Riforma P.A.: siglato il “Patto per l’Innovazione del Lavoro pubblico e la Coesione sociale” tra Governo e Sindacati

E’ stato sottoscritto, in data 10 marzo 2021, il “Patto per l’Innovazione del Lavoro pubblico e la Coesione sociale” tra Governo e le Confederazioni sindacali.

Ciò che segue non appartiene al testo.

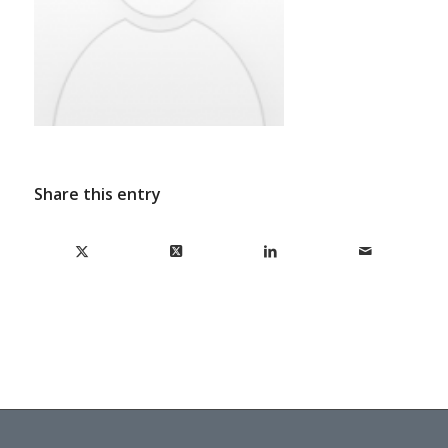
Share this entry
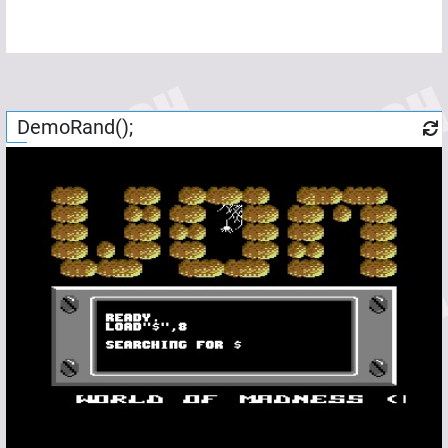
DemoRand();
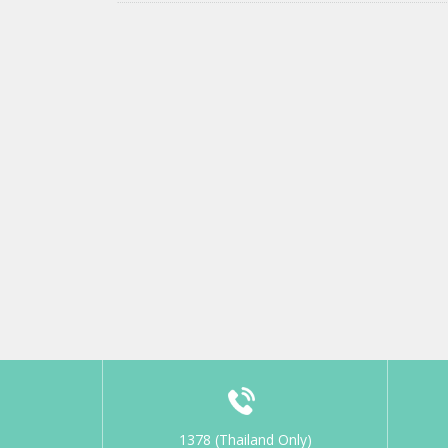
1378 (Thailand Only)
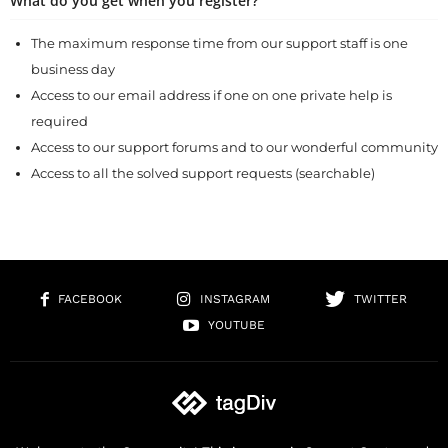
What do you get when you register?
The maximum response time from our support staff is one
business day
Access to our email address if one on one private help is
required
Access to our support forums and to our wonderful community
Access to all the solved support requests (searchable)
FACEBOOK
INSTAGRAM
TWITTER
YOUTUBE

Il “Patto” si colloca nel solco di un’azione di rilancio del Paese, volta a realizzare gli obiettivi cruciali della modernizzazione del “Sistema Italia” e dell’incremento della Coesione sociale, a partire dalla straordinaria opportunità offerta dal “Piano nazionale di ripresa e resilienza” (“Pnrr”). Innovazione e Coesione sono obiettivi centrali del Programma “Next Generation EU” e saranno perseguiti simultaneamente. Un Paese più moderno può offrire servizi migliori e maggiori opportunità di sviluppo ai propri cittadini; al contempo, un Paese più coeso assicura che ogni persona possa sentirsi parte del processo innovativo e che ciascuno possa trarre beneficio dagli sforzi comuni.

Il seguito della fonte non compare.